#### [Your instructions]
Exclude images, then output the remaining data verbatim.

#### [Data for analysis]
========

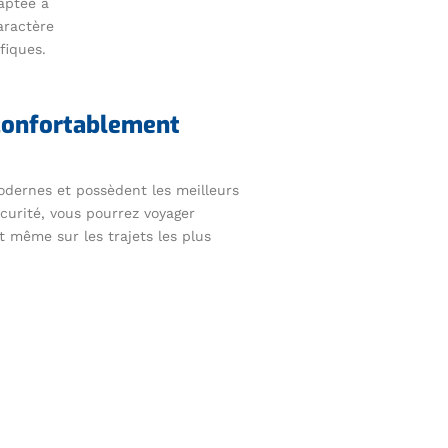
aptée à
aractère
fiques.
confortablement
dernes et possèdent les meilleurs
curité, vous pourrez voyager
 même sur les trajets les plus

========

#### [Finished task]
aptée à
aractère
fiques.
confortablement
dernes et possèdent les meilleurs
curité, vous pourrez voyager
 même sur les trajets les plus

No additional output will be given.